# Goal of the exercise:
Make an exact copy of the records, with the images left out.

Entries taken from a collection

§ §

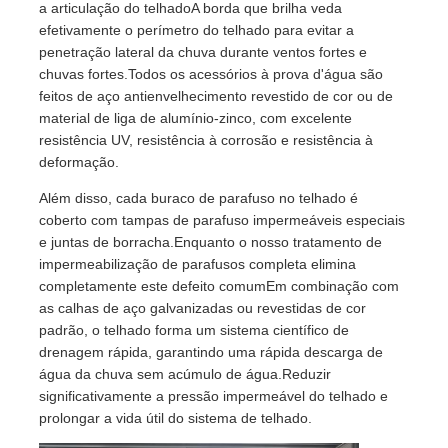
a articulação do telhadoA borda que brilha veda
efetivamente o perímetro do telhado para evitar a
penetração lateral da chuva durante ventos fortes e
chuvas fortes.Todos os acessórios à prova d'água são
feitos de aço antienvelhecimento revestido de cor ou de
material de liga de alumínio-zinco, com excelente
resistência UV, resistência à corrosão e resistência à
deformação.
Além disso, cada buraco de parafuso no telhado é
coberto com tampas de parafuso impermeáveis especiais
e juntas de borracha.Enquanto o nosso tratamento de
impermeabilização de parafusos completa elimina
completamente este defeito comumEm combinação com
as calhas de aço galvanizadas ou revestidas de cor
padrão, o telhado forma um sistema científico de
drenagem rápida, garantindo uma rápida descarga de
água da chuva sem acúmulo de água.Reduzir
significativamente a pressão impermeável do telhado e
prolongar a vida útil do sistema de telhado.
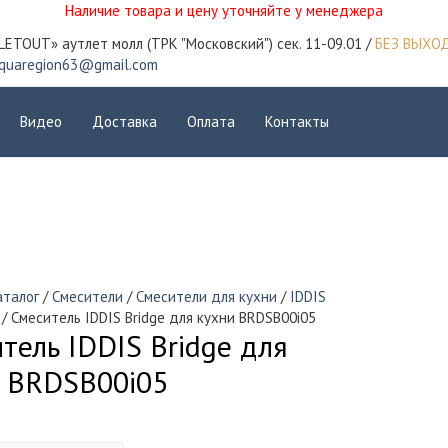
Наличие товара и цену уточняйте у менеджера
LETOUT» аутлет молл (ТРК "Московский") сек. 11-09.01 /
БЕЗ ВЫХО
quaregion63@gmail.com
Видео
Доставка
Оплата
Контакты
аталог
/
Смесители
/
Смесители для кухни
/
IDDIS
/ Смеситель IDDIS Bridge для кухни BRDSB00i05
тель IDDIS Bridge для
и BRDSB00i05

§ §

# Exercise solution:
a articulação do telhadoA borda que brilha veda
efetivamente o perímetro do telhado para evitar a
penetração lateral da chuva durante ventos fortes e
chuvas fortes.Todos os acessórios à prova d'água são
feitos de aço antienvelhecimento revestido de cor ou de
material de liga de alumínio-zinco, com excelente
resistência UV, resistência à corrosão e resistência à
deformação.
Além disso, cada buraco de parafuso no telhado é
coberto com tampas de parafuso impermeáveis especiais
e juntas de borracha.Enquanto o nosso tratamento de
impermeabilização de parafusos completa elimina
completamente este defeito comumEm combinação com
as calhas de aço galvanizadas ou revestidas de cor
padrão, o telhado forma um sistema científico de
drenagem rápida, garantindo uma rápida descarga de
água da chuva sem acúmulo de água.Reduzir
significativamente a pressão impermeável do telhado e
prolongar a vida útil do sistema de telhado.
Наличие товара и цену уточняйте у менеджера
LETOUT» аутлет молл (ТРК "Московский") сек. 11-09.01 /
БЕЗ ВЫХО
quaregion63@gmail.com
Видео
Доставка
Оплата
Контакты
аталог
/
Смесители
/
Смесители для кухни
/
IDDIS
/ Смеситель IDDIS Bridge для кухни BRDSB00i05
тель IDDIS Bridge для
и BRDSB00i05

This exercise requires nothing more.